▶ _Requirement_:
Using the records that follow, reproduce exactly the lines starting at the line containing "2022 - 2026" and ending at the line containing "Bây giờ chúng". Include both end lines and no pictures.

Records from a collection:
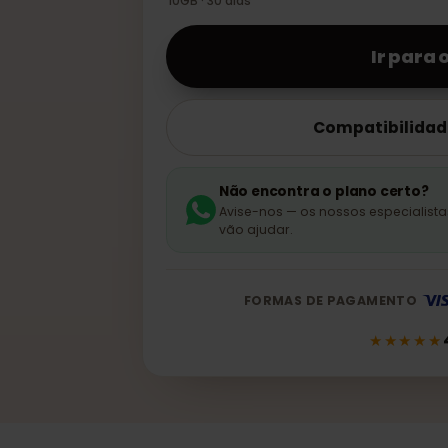
Total
10GB · 30 dias
Ir 
Compatibi
Não encontra o plano ce
Avise-nos — os nossos espe
vão ajudar.
FORMAS DE PAGAMEN
★★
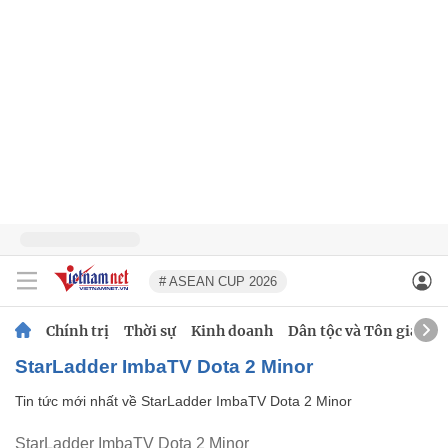
# ASEAN CUP 2026
Chính trị
Thời sự
Kinh doanh
Dân tộc và Tôn giáo
StarLadder ImbaTV Dota 2 Minor
Tin tức mới nhất về
StarLadder ImbaTV Dota 2 Minor
StarLadder ImbaTV Dota 2 Minor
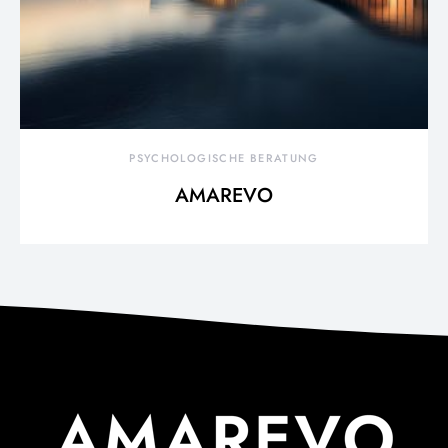
PSYCHOLOGISCHE BERATUNG
AMAREVO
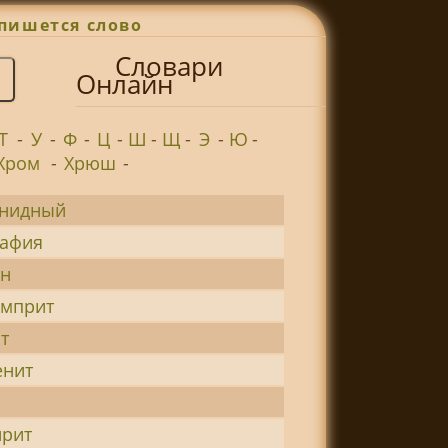
пишется слово
Словари
Онлайн
Т
-
У
-
Ф
-
Ц
-
Ш
-
Щ
-
Э
-
Ю
-
Хром
-
Хрюш
-
енидный
рафия
ин
амприт
т
енит
ирит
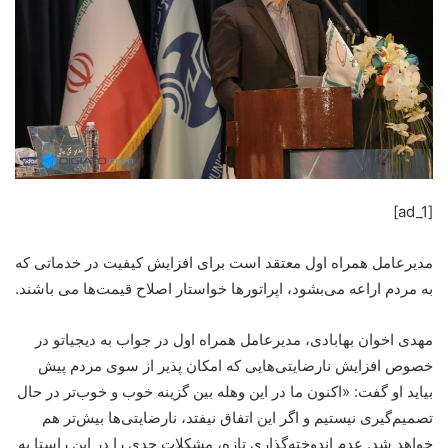
[ad_1]
مدیرعامل همراه اول معتقد است برای افزایش کیفیت در خدماتی که
به مردم اراعه می‌بشود، اپراتورها خواستار اصلاح قیمت‌ها می باشند.
مهدی اخوان بهابادی، مدیرعامل همراه اول در جواب به دیجیاتو در
خصوص افزایش نارضایتی‌هایی که امکان پذیر از سوی مردم پیش
بیاید او گفت: «اکنون ما در این وهله بین گزینه خوب و خوب‌تر در حال
تصمیم‌گیری نیستیم و اگر این اتفاق نیفتد، نارضایتی‌ها بیش‌تر هم
خواهد شد. عدم اندوخته‌گذاری تازه، مشکلات جدی را در این راستا به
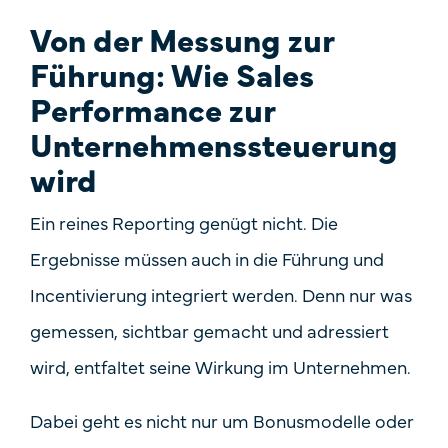
Von der Messung zur
Führung: Wie Sales
Performance zur
Unternehmenssteuerung
wird
Ein reines Reporting genügt nicht.
Die
Ergebnisse müssen auch in die Führung und
Incentivierung integriert werden
. Denn nur was
gemessen, sichtbar gemacht und adressiert
wird, entfaltet seine Wirkung im Unternehmen.
Dabei geht es nicht nur um Bonusmodelle oder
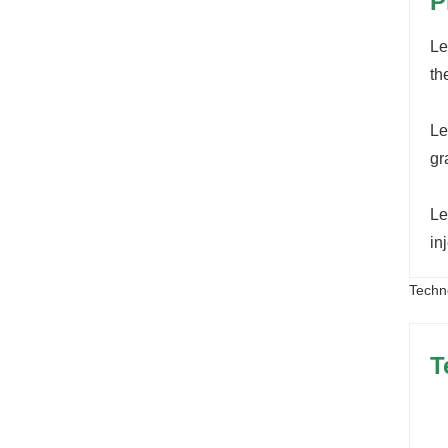
P
Le
th
Le
gr
Le
in
Techn
T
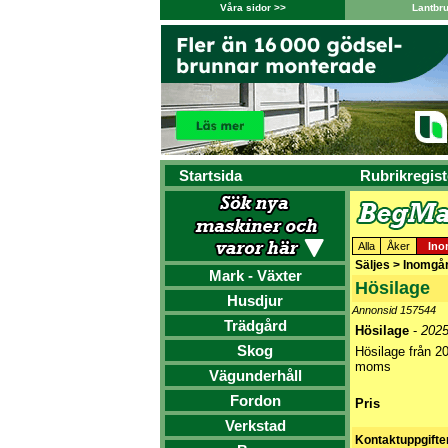
Våra sidor >>
Lantbr
Startsida
Rubrikregist
Alla
Åker
Ino
Säljes > Inomgå
Mark - Växter
Hösilage
Husdjur
Annonsid 157544
Trädgård
Hösilage
-
202
Skog
Hösilage från 20
moms
Vägunderhåll
Fordon
Pris
Verkstad
Kontaktuppgifte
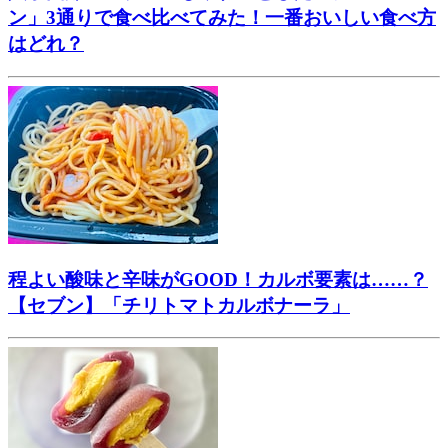
ン」3通りで食べ比べてみた！一番おいしい食べ方
はどれ？
程よい酸味と辛味がGOOD！カルボ要素は……？
【セブン】「チリトマトカルボナーラ」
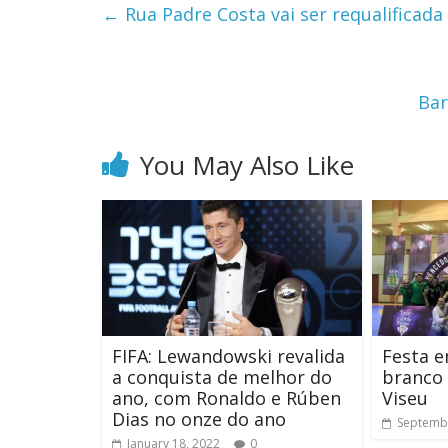
←
Rua Padre Costa vai ser requalificada
Bar
You May Also Like
FIFA: Lewandowski revalida
Festa e
a conquista de melhor do
branco 
ano, com Ronaldo e Rúben
Viseu
Dias no onze do ano
Septembe
January 18, 2022
0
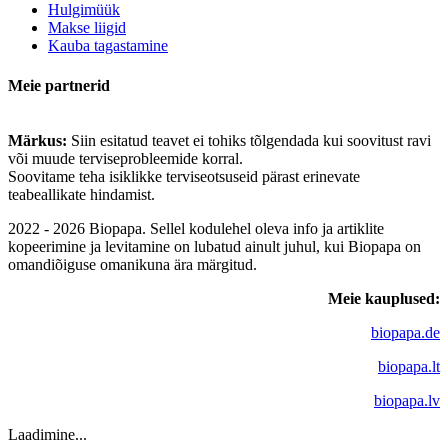
Hulgimüük
Makse liigid
Kauba tagastamine
Meie partnerid
Märkus:
Siin esitatud teavet ei tohiks tõlgendada kui soovitust ravi
või muude terviseprobleemide korral.
Soovitame teha isiklikke terviseotsuseid pärast erinevate
teabeallikate hindamist.
2022 - 2026 Biopapa. Sellel kodulehel oleva info ja artiklite
kopeerimine ja levitamine on lubatud ainult juhul, kui Biopapa on
omandiõiguse omanikuna ära märgitud.
Meie kauplused:
biopapa.de
biopapa.lt
biopapa.lv
Laadimine...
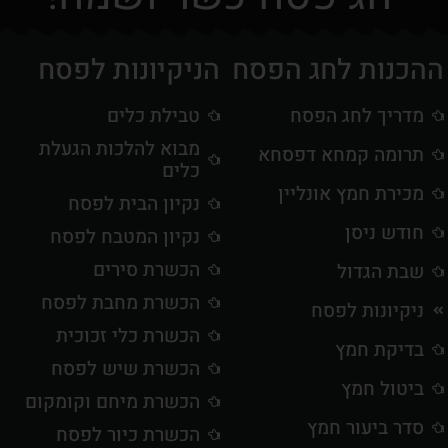
ההכנות לחג הפסח
הניקיונות לפסח
מדריך לחג הפסח
טבילת כלים
מבוא להלכות הגעלת
תרומה קמחא דפסחא
כלים
מכירת חמץ אונליין
נקיון הבית לפסח
חודש ניסן
נקיון המטבח לפסח
הכשרת סירים
שבת הגדול
הכשרת מחבת לפסח
ניקיונות לפסח
הכשרת כלי זכוכית
בדיקת חמץ
הכשרת שיש לפסח
ביטול חמץ
הכשרת מיחם וקומקום
סדר ביעור חמץ
הכשרת כיור לפסח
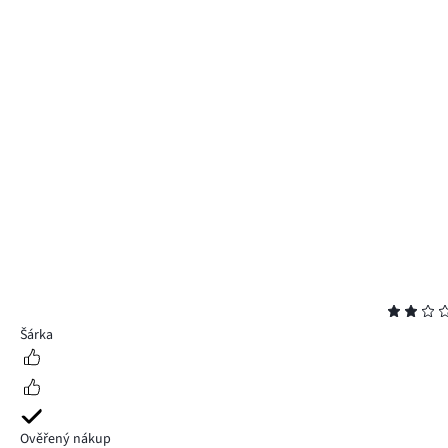
Hodnocení
2
Šárka
Ověřený nákup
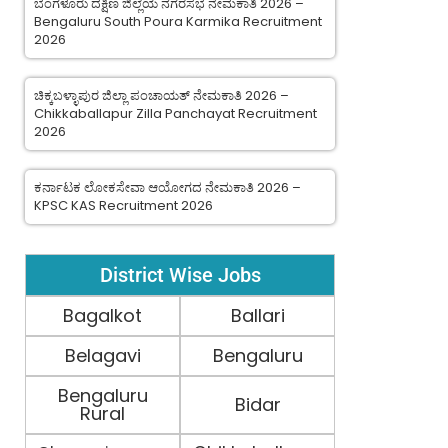
ಬೆಂಗಳೂರು ದಕ್ಷಿಣ ಜಿಲ್ಲೆಯ ನಗರಸಭೆ ನೇಮಕಾತಿ 2026 –
Bengaluru South Poura Karmika Recruitment
2026
ಚಿಕ್ಕಬಳ್ಳಾಪುರ ಜಿಲ್ಲಾ ಪಂಚಾಯತ್ ನೇಮಕಾತಿ 2026 –
Chikkaballapur Zilla Panchayat Recruitment
2026
ಕರ್ನಾಟಕ ಲೋಕಸೇವಾ ಆಯೋಗದ ನೇಮಕಾತಿ 2026 –
KPSC KAS Recruitment 2026
District Wise Jobs
Bagalkot
Ballari
Belagavi
Bengaluru
Bengaluru
Bidar
Rural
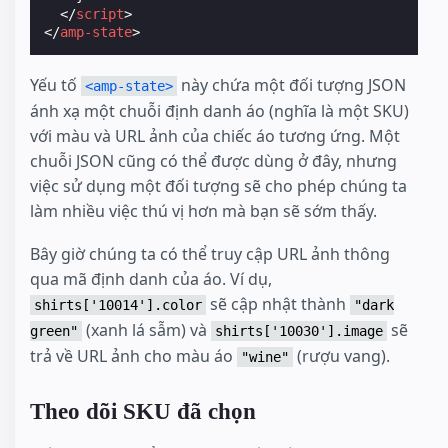
</
script
>
</
amp-state
>
Yếu tố
này chứa một đối tượng JSON
<amp-state>
ánh xạ một chuỗi định danh áo (nghĩa là một SKU)
với màu và URL ảnh của chiếc áo tương ứng. Một
chuỗi JSON cũng có thể được dùng ở đây, nhưng
việc sử dụng một đối tượng sẽ cho phép chúng ta
làm nhiều việc thú vị hơn mà bạn sẽ sớm thấy.
Bây giờ chúng ta có thể truy cập URL ảnh thông
qua mã định danh của áo. Ví dụ,
sẽ cập nhật thành
shirts['10014'].color
"dark
(xanh lá sẫm) và
sẽ
green"
shirts['10030'].image
trả về URL ảnh cho màu áo
(rượu vang).
"wine"
Theo dõi SKU đã chọn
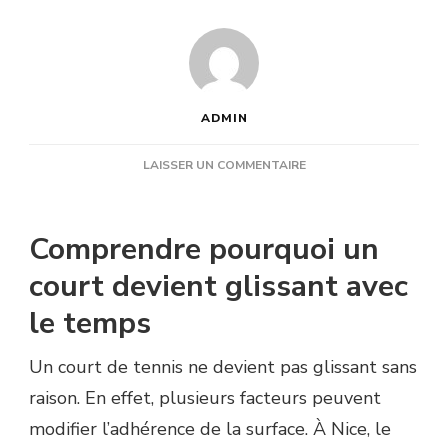
ADMIN
SUR
LAISSER UN COMMENTAIRE
QUELS
PROBLÈMES
DE
Comprendre pourquoi un
GLISSANCE
PEUVENT
court devient glissant avec
ÊTRE
le temps
CORRIGÉS
PAR
UNE
Un court de tennis ne devient pas glissant sans
RÉNOVATION
raison. En effet, plusieurs facteurs peuvent
COURT
DE
modifier l’adhérence de la surface. À Nice, le
TENNIS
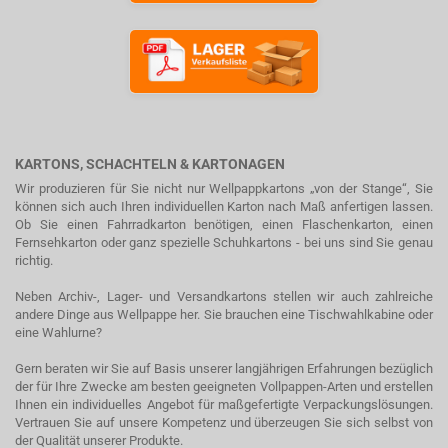
KARTONS, SCHACHTELN & KARTONAGEN
Wir produzieren für Sie nicht nur Wellpappkartons „von der Stange“, Sie
können sich auch Ihren individuellen Karton nach Maß anfertigen lassen.
Ob Sie einen Fahrradkarton benötigen, einen Flaschenkarton, einen
Fernsehkarton oder ganz spezielle Schuhkartons - bei uns sind Sie genau
richtig.
Neben Archiv-, Lager- und Versandkartons stellen wir auch zahlreiche
andere Dinge aus Wellpappe her. Sie brauchen eine Tischwahlkabine oder
eine Wahlurne?
Gern beraten wir Sie auf Basis unserer langjährigen Erfahrungen bezüglich
der für Ihre Zwecke am besten geeigneten Vollpappen-Arten und erstellen
Ihnen ein individuelles Angebot für maßgefertigte Verpackungslösungen.
Vertrauen Sie auf unsere Kompetenz und überzeugen Sie sich selbst von
der Qualität unserer Produkte.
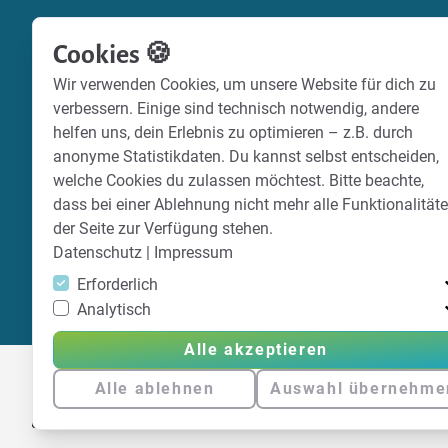
Cookies 🍪
Wir verwenden Cookies, um unsere Website für dich zu
verbessern. Einige sind technisch notwendig, andere
helfen uns, dein Erlebnis zu optimieren – z.B. durch
anonyme Statistikdaten. Du kannst selbst entscheiden,
welche Cookies du zulassen möchtest. Bitte beachte,
dass bei einer Ablehnung nicht mehr alle Funktionalität
der Seite zur Verfügung stehen.
Datenschutz
|
Impressum
Erforderlich
Analytisch
Alle akzeptieren
Alle ablehnen
Auswahl übernehme
Erfahre hier mehr über Vereinsticket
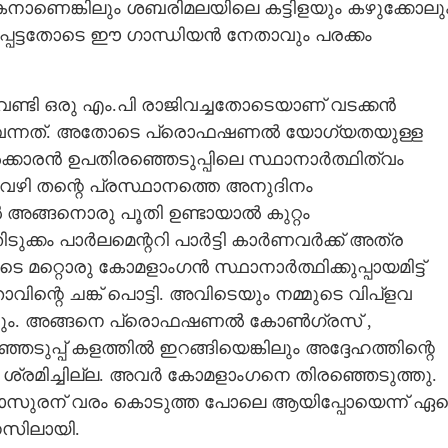
ികനാണെങ്കിലും ശബരിമലയിലെ കട്ടിളയും കഴുക്കോലു
പെട്ടതോടെ ഈ ഗാന്ധിയൻ നേതാവും പരക്കം
േണ്ടി ഒരു എം.പി രാജിവച്ചതോടെയാണ് വടക്കൻ
ിവ് വന്നത്. അതോടെ പ്രൊഫഷണൽ യോഗ്യതയുള്ള
ാരൻ ഉപതിരഞ്ഞെടുപ്പിലെ സ്ഥാനാർത്ഥിത്വം
ൾ വഴി തന്റെ പ്രസ്ഥാനത്തെ അനുദിനം
ൽ അങ്ങനൊരു പൂതി ഉണ്ടായാൽ കുറ്റം
ുക്കം പാർലമെന്ററി പാർട്ടി കാർണവർക്ക് അത്ര
ടെ മറ്റൊരു കോമളാംഗൻ സ്ഥാനാർത്ഥിക്കുപ്പായമിട്ട്
െ ചങ്ക് പൊട്ടി. അവിടെയും നമ്മുടെ വിപ്ളവ
തഹാരവും. അങ്ങനെ പ്രൊഫഷണൽ കോൺഗ്രസ് ,
ടുപ്പ് കളത്തിൽ ഇറങ്ങിയെങ്കിലും അദ്ദേഹത്തിന്റെ
്രമിച്ചില്ല. അവർ കോമളാംഗനെ തിരഞ്ഞെടുത്തു.
Share this link
രകാസുരന് വരം കൊടുത്ത പോലെ ആയിപ്പോയെന്ന് ഏ
മനസിലായി.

▶ _Solution_:
2022 - 2026 Biopapa. Sellel kodulehel oleva info ja artiklite
kopeerimine ja levitamine on lubatud ainult juhul, kui Biopapa on
omandiõiguse omanikuna ära märgitud.
Meie kauplused:
biopapa.de
biopapa.lt
biopapa.lv
Laadimine...
ההכנות לחג הפסח
הניקיונות לפסח
מדריך לחג הפסח
טבילת כלים
מבוא להלכות הגעלת
תרומה קמחא דפסחא
כלים
מכירת חמץ אונליין
נקיון הבית לפסח
חודש ניסן
נקיון המטבח לפסח
הכשרת סירים
שבת הגדול
הכשרת מחבת לפסח
ניקיונות לפסח
הכשרת כלי זכוכית
בדיקת חמץ
הכשרת שיש לפסח
ביטול חמץ
הכשרת מיחם וקומקום
סדר ביעור חמץ
הכשרת כיור לפסח
Hodnocení
2
Šárka
Ověřený nákup
ಬೆಂಗಳೂರು ದಕ್ಷಿಣ ಜಿಲ್ಲೆಯ ನಗರಸಭೆ ನೇಮಕಾತಿ 2026 –
Bengaluru South Poura Karmika Recruitment
2026
ಚಿಕ್ಕಬಳ್ಳಾಪುರ ಜಿಲ್ಲಾ ಪಂಚಾಯತ್ ನೇಮಕಾತಿ 2026 –
Chikkaballapur Zilla Panchayat Recruitment
2026
ಕರ್ನಾಟಕ ಲೋಕಸೇವಾ ಆಯೋಗದ ನೇಮಕಾತಿ 2026 –
KPSC KAS Recruitment 2026
District Wise Jobs
Bagalkot
Ballari
Belagavi
Bengaluru
Bengaluru
Bidar
Rural
</
script
>
</
amp-state
>
Yếu tố
này chứa một đối tượng JSON
<amp-state>
ánh xạ một chuỗi định danh áo (nghĩa là một SKU)
với màu và URL ảnh của chiếc áo tương ứng. Một
chuỗi JSON cũng có thể được dùng ở đây, nhưng
việc sử dụng một đối tượng sẽ cho phép chúng ta
làm nhiều việc thú vị hơn mà bạn sẽ sớm thấy.
Bây giờ chúng ta có thể truy cập URL ảnh thông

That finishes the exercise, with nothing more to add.